Source data:
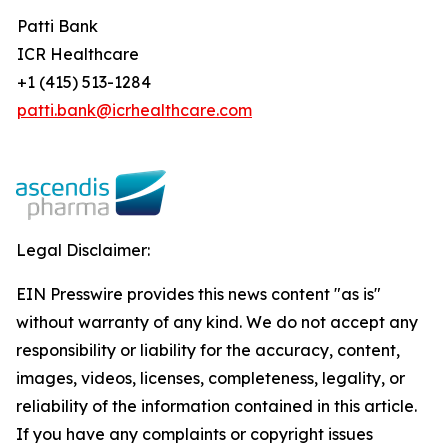
Patti Bank
ICR Healthcare
+1 (415) 513-1284
patti.bank@icrhealthcare.com
Legal Disclaimer:
EIN Presswire provides this news content "as is"
without warranty of any kind. We do not accept any
responsibility or liability for the accuracy, content,
images, videos, licenses, completeness, legality, or
reliability of the information contained in this article.
If you have any complaints or copyright issues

Work to complete: Where an entry contains an image, skip the image and write out the rest exactly.

Output for this exercise:
Patti Bank
ICR Healthcare
+1 (415) 513-1284
patti.bank@icrhealthcare.com
Legal Disclaimer:
EIN Presswire provides this news content "as is"
without warranty of any kind. We do not accept any
responsibility or liability for the accuracy, content,
images, videos, licenses, completeness, legality, or
reliability of the information contained in this article.
If you have any complaints or copyright issues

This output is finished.